The Lawrence Aquatic Center opened in 1969, providing relief to all from the brutal summer sun. More than 50 years later, the pool remains a beloved spot for people trying to escape the heat: drop slides, diving boards and a lap pool mean fun for all ages when temperatures skyrocket.
The pool’s history, however, is fraught with a struggle that runs parallel to the fight for civil rights in the 1950s and ‘60s.
A marker that commemorates the years of effort that went into creating a desegregated swimming area was installed in front of the pool’s entrance last year. It will be formally dedicated this Sunday.
Prior to 1969, Lawrence lacked an integrated public pool: only the Jayhawk Plunge existed.

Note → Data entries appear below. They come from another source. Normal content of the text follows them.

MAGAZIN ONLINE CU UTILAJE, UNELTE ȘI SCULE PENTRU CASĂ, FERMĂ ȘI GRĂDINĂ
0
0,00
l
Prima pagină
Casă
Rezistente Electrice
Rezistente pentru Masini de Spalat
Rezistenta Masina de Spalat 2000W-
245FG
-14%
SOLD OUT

The Plunge, owned by Bertha Nottberg, excluded Black people by marketing itself as a private swim club despite the fact that it regularly sold single-admission tickets to white patrons. Nottberg at one point claimed that she would close the Plunge to everyone before opening it to Black patrons, so their only choice was to swim in the dangerous and polluted Kansas River.

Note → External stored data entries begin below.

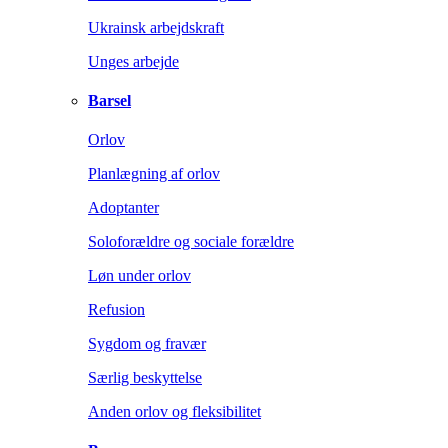
Ukrainsk arbejdskraft
Unges arbejde
Barsel
Orlov
Planlægning af orlov
Adoptanter
Soloforældre og sociale forældre
Løn under orlov
Refusion
Sygdom og fravær
Særlig beskyttelse
Anden orlov og fleksibilitet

One sizzling Friday afternoon in 1955, less than a mile away from the Jayhawk Plunge on Sixth and Florida streets, 12-year-old Wray Jones was celebrating the end of the school year with a dip in the Kaw. His brother Amos and friend Charles Steele watched Jones as he slid under the brown water’s surface. Chaos ensued as Jones remained under; a young boy from Topeka dove into the water after him; Amos and Steele froze; a stranger called the police.
His body was recovered about 30 minutes after he disappeared. Medical personnel tried in vain to resuscitate Jones as white people lounged oblivious at the pool just to the west.
“When Wray died, our grandmother wouldn’t let us go over to the Kaw River because of the undercurrents,” said Randy Dowdell, 73. “I almost lost a brother to those undercurrents.”
Dowdell was born and raised in Lawrence and currently resides in Dallas, Texas. The retired union worker remembers everything about growing up impoverished in the ‘50s: the regularity of racial slurs, brutal police attacks, the KKK’s constant presence (“We went to school with them … they were our politicians, and when we were picketing they threw stuff at us,”) and the years of protesting that finally led to change.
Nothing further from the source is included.